This study addresses hidden errors in large language model (LLM) evaluation arising from unquantified factors such as prompt rewrites, changes in judge models, or temperature variations, which can destabilize results and even reverse model rankings. The work presents the first systematic decomposition of these error sources, distinguishing between random variance—diminishing with increased data—and systematic bias sensitive to design choices. It proposes an optimized evaluation pipeline leveraging variance decomposition, few-shot estimation, and projection-based optimization. Empirical results across multitask benchmarks including MMLU demonstrate that, at equivalent computational cost, the method reduces estimation error by 50%, outperforms 73% of baseline evaluation protocols, and yields confidence intervals achieving near-nominal coverage—substantially enhancing evaluation robustness and mitigating noise overfitting.

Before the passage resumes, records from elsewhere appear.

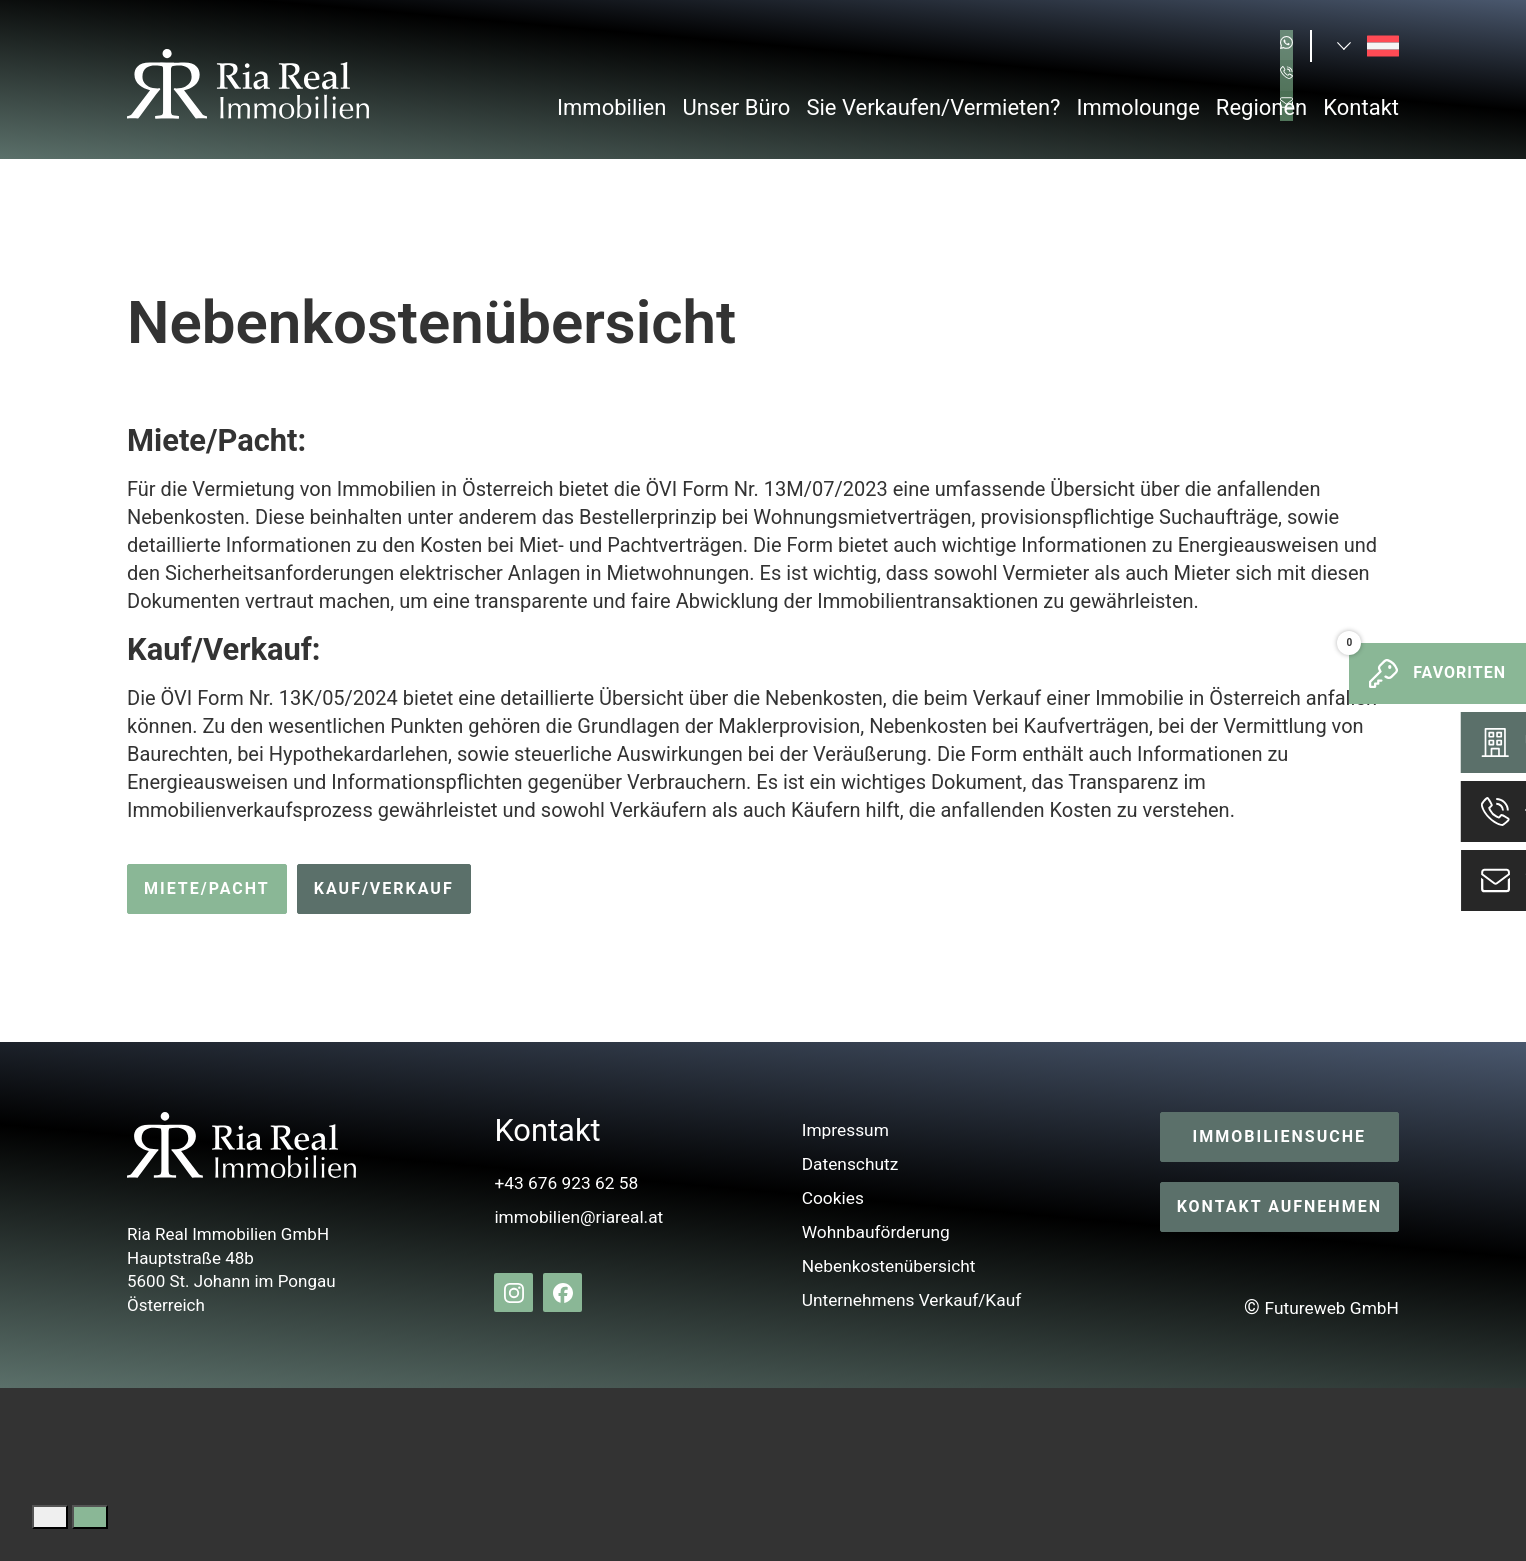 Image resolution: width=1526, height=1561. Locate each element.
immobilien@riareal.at (571, 1217)
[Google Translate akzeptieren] (90, 1517)
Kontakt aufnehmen (1279, 1207)
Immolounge (1138, 107)
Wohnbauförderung (873, 1232)
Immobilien (611, 107)
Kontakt (1361, 107)
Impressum (838, 1130)
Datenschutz (844, 1164)
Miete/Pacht (207, 888)
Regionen (1261, 107)
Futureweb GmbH (1321, 1308)
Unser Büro (736, 107)
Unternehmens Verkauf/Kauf (914, 1300)
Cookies (824, 1198)
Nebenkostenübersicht (888, 1266)
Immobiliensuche (1279, 1137)
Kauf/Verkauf (384, 888)
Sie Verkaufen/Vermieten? (933, 107)
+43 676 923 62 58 (557, 1183)
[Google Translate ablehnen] (50, 1517) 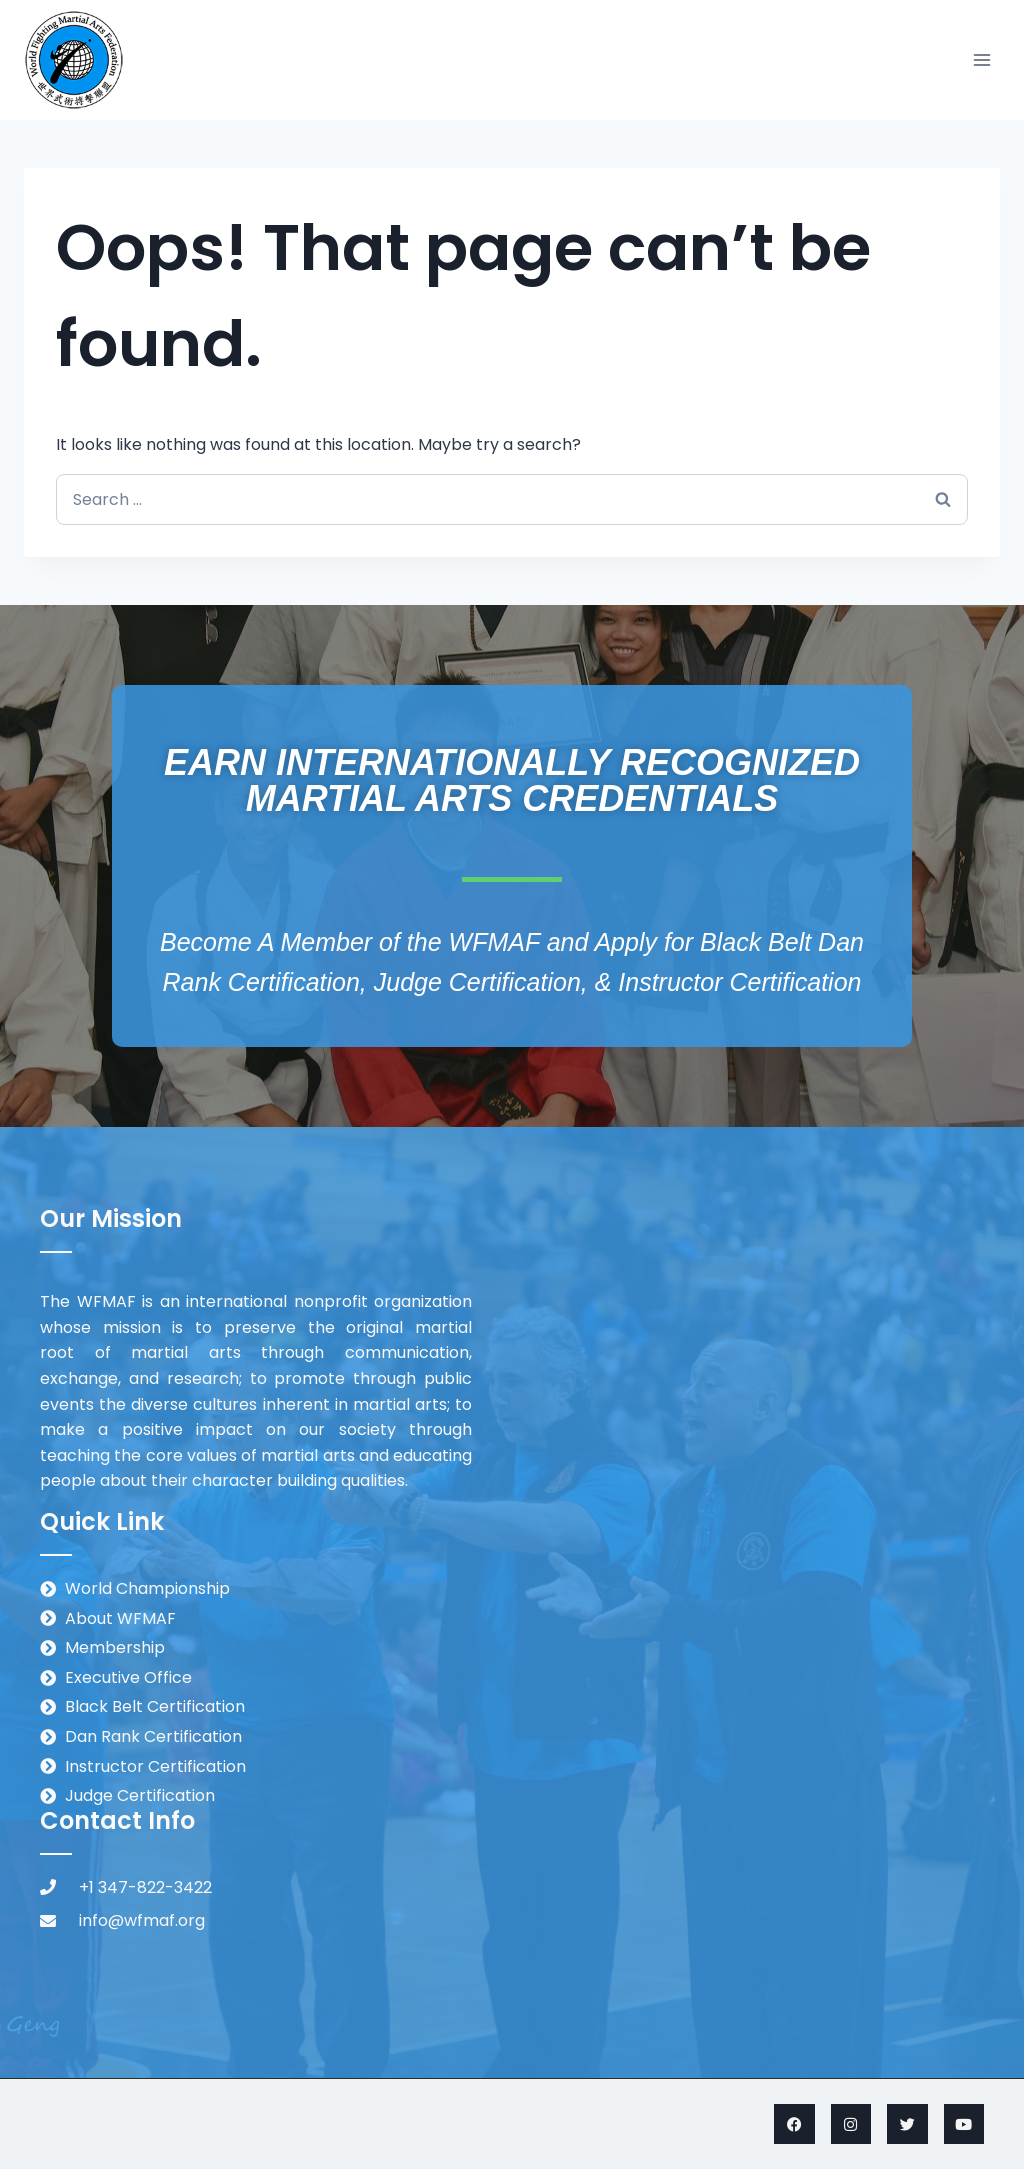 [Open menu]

LLM evaluations drive which models get deployed, which safety standards get adopted, and which research conclusions get published. Yet these scores carry hidden uncertainty: rephrasing the prompt, switching the judge model, or changing the temperature can shift results enough to flip rankings and reverse conclusions. Standard confidence intervals ignore this variance, producing under-coverage that worsens with more data. The unmeasured variance also creates an exploitable surface: model developers can optimize against measurement noise rather than genuine capability. This paper decomposes LLM pipeline uncertainty into its sources, distinguishes variance that shrinks with more data from sensitivity to researcher design choices, and projects the most efficient path to reducing total error. For benchmark builders, the same decomposition identifies which design choices contribute exploitable surface for gaming and prescribes designs that minimize it. Across ideology annotation, safety classification, MMLU benchmarking, and a human-validated propaganda audit, projection-optimized pipelines outperform 73\% of possible naive pipelines against a human baseline. On MMLU, optimized budget allocation halves estimation error compared to standard single-prompt evaluation at equivalent cost. A small-sample variance estimation exercise is sufficient to derive confidence intervals that approach nominal coverage when the model includes the relevant pipeline facets, and to generate recommendations for reducing measurement error and improving benchmark robustness.